In order to find out if the cancer has spread to the axillary nodes, one or two nodes are selectively removed with a single or dual targeting technique. Targeting is achieved by injecting radioisotope and/or patent V blue dye in the peri-areolar area. They in turn travel to the first axillary nodes draining the breast tissue. These nodes (average number of nodes retrieved 2.4) are then removed through a small incision in the axilla.
Intra-operative node analysis
Traditionally these removed nodes are analysed along with the breast specimen to find out if there are any cancer cells involving these nodes or not. This can take seven to ten days.
Fortunately locally in the RCHT NHS trust we have the facility to perform intra-operative node analysis (OSNA). Once the nodes have been harvested from the axilla, they are sent to an adjacent lab to theatre. It takes 30-45 minutes to analyse these nodes and results are made immediately available to the surgeon, who then will perform surgery accordingly. If:
- One or more big cancer cells are found in the node (macro mets): Total axillary clearance is advised.
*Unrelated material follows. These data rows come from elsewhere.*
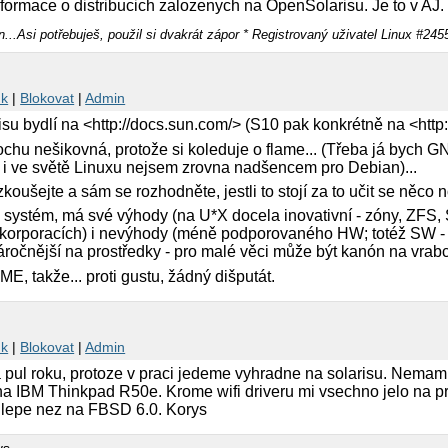
formace o distribucich zalozenych na OpenSolarisu. Je to v AJ.
...Asi potřebuješ, použil si dvakrát zápor * Registrovaný uživatel Linux #245
nk
|
Blokovat
|
Admin
u bydlí na <http://docs.sun.com/> (S10 pak konkrétně na <http:/
rochu nešikovná, protože si koleduje o flame... (Třeba já bych G
že i ve světě Linuxu nejsem zrovna nadšencem pro Debian)...
vyzkoušejte a sám se rozhodněte, jestli to stojí za to učit se něc
ý systém, má své výhody (na U*X docela inovativní - zóny, ZFS,
korporacích) i nevýhody (méně podporovaného HW; totéž SW - po
očnější na prostředky - pro malé věci může být kanón na vrabce
E, takže... proti gustu, žádný dišputát.
nk
|
Blokovat
|
Admin
pul roku, protoze v praci jedeme vyhradne na solarisu. Nemam pro
a IBM Thinkpad R50e. Krome wifi driveru mi vsechno jelo na pr
 lepe nez na FBSD 6.0. Korys
ys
- Two or more small cancer cells are found (micro mets): Total axillary clearance is advised.
- One or no small cancer cells are found (micro mets): No further surgery is recommended.
Immediate Breast Reconstruction
NICE guidelines are to offer breast reconstruction to anyone who is undergoing mastectomy in immediate or delayed settings.
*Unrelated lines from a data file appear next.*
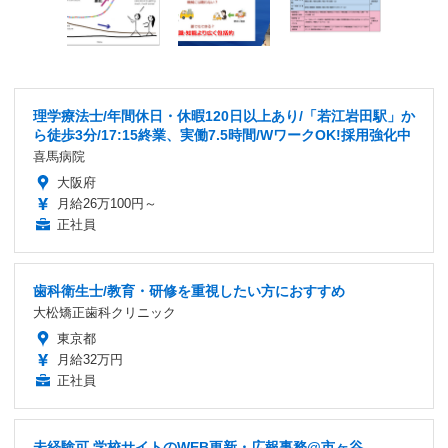
理学療法士/年間休日・休暇120日以上あり/「若江岩田駅」か
ら徒歩3分/17:15終業、実働7.5時間/WワークOK!採用強化中
喜馬病院
大阪府
月給26万100円～
正社員
歯科衛生士/教育・研修を重視したい方におすすめ
大松矯正歯科クリニック
東京都
月給32万円
正社員
未経験可 学校サイトのWEB更新・広報事務@市ヶ谷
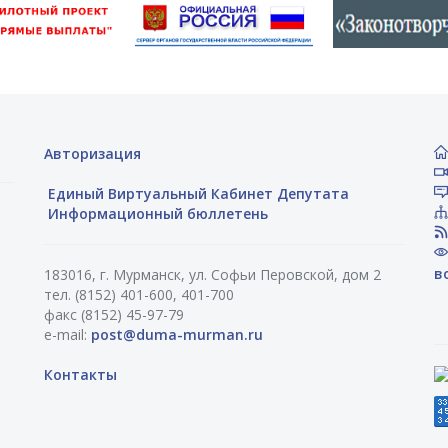
Авторизация
Единый Виртуальный Кабинет Депутата
Информационный бюллетень
в
183016, г. Мурманск, ул. Софьи Перовской, дом 2
тел. (8152) 401-600, 401-700
факс (8152) 45-97-79
e-mail:
post@duma-murman.ru
Контакты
Breast reconstruction is discussed in full detail with the patient at the time of diagnosis and in most instances a second appointment is made to go through the details once again in the reconstruction clinic.
Options of Breast Reconstruction
Autologous breast reconstruction
- Latissimus Dorsi breast reconstruction with or without implant
- Pedicle TRAM reconstruction
- DIEP (free flap)
Please see the respective sections in ‘Oncoplastic Breast Surgery’ for details of the above procedures.
Latissimus Dorsi reconstruction when done on its own is termed as Extended Autologous LD (EALD) reconstruction and it is my preferred way of doing reconstruction. If there is any volume deficiency, I tend to correct it with a lipo-filling technique. In my experience, implant-aided LD reconstruction in most instances will require removal/exchange of the implant, whereas there are less chances of revision surgery in EALD reconstructions.
Using lower abdominal tissue (TRAM, DIEP) to reconstruct the breast is extremely useful, especially in women in whom there is substantial volume of lower abdominal tissue. Some women favour this over LD reconstruction due to its ability to give them a flat tummy.
This is a relatively new technique and is rapidly gaining popularity as a method of choice for breast reconstruction for both patients and surgeons alike. ADM stands for Acellular Dermal Matrix and involves the use of Strattice, Surgimed and Parmacol, etc. This technique has an advantage of a relatively quicker recovery time.